▶ What you should do
What are the lines, word for word, from the line with "студенти, Подходяща за пенсионери" up to and including the line with "2. Богатый питательный состав" in the records below? Omit the pictures.

▶ Data excerpts
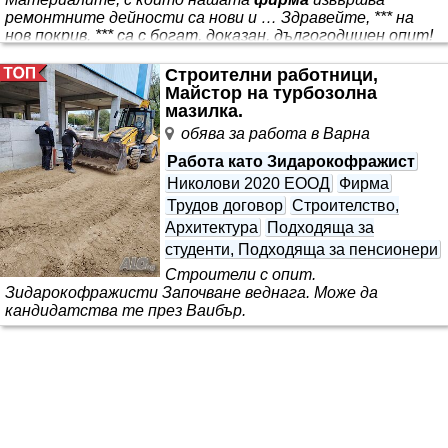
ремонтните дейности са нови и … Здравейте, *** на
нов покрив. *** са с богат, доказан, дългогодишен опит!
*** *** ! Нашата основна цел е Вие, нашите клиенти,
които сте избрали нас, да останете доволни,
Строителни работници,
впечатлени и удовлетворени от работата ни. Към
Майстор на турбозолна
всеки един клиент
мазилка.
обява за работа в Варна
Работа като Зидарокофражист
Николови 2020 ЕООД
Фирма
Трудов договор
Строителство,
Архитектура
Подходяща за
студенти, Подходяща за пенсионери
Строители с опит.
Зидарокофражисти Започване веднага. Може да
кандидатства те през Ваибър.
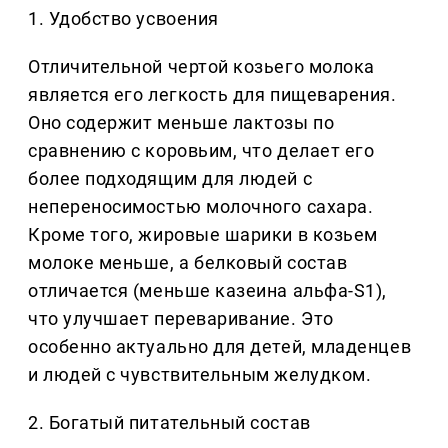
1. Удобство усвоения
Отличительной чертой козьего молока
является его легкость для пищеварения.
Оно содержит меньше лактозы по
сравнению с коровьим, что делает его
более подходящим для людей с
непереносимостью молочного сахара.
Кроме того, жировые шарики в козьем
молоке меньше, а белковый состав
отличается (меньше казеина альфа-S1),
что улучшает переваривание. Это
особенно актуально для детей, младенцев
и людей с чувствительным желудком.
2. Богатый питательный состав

...

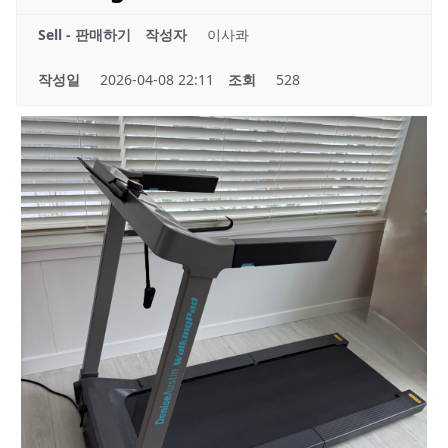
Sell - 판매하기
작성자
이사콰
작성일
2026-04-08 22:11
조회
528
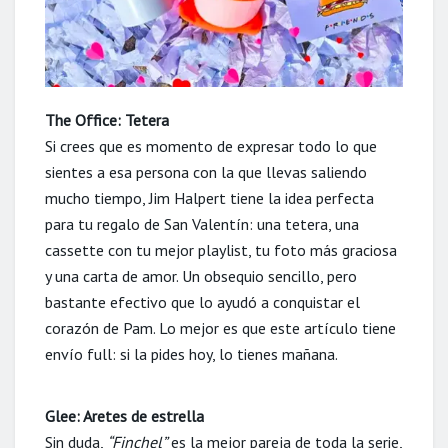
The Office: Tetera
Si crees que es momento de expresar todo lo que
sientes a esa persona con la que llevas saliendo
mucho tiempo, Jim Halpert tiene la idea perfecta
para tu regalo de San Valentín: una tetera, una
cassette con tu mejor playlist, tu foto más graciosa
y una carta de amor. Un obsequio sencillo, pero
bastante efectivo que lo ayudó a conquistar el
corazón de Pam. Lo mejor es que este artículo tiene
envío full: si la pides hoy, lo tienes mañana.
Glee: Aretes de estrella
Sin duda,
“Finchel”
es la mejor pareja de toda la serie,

==

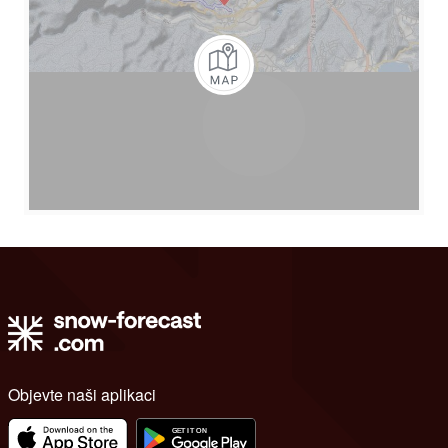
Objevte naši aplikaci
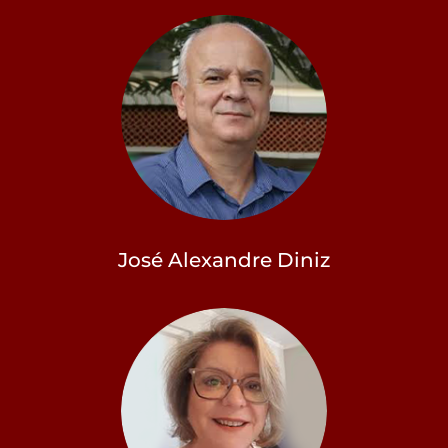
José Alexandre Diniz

▶ Reply to the exercise
студенти, Подходяща за пенсионери
Строители с опит.
Зидарокофражисти Започване веднага. Може да
кандидатства те през Ваибър.
1. Удобство усвоения
Отличительной чертой козьего молока
является его легкость для пищеварения.
Оно содержит меньше лактозы по
сравнению с коровьим, что делает его
более подходящим для людей с
непереносимостью молочного сахара.
Кроме того, жировые шарики в козьем
молоке меньше, а белковый состав
отличается (меньше казеина альфа-S1),
что улучшает переваривание. Это
особенно актуально для детей, младенцев
и людей с чувствительным желудком.
2. Богатый питательный состав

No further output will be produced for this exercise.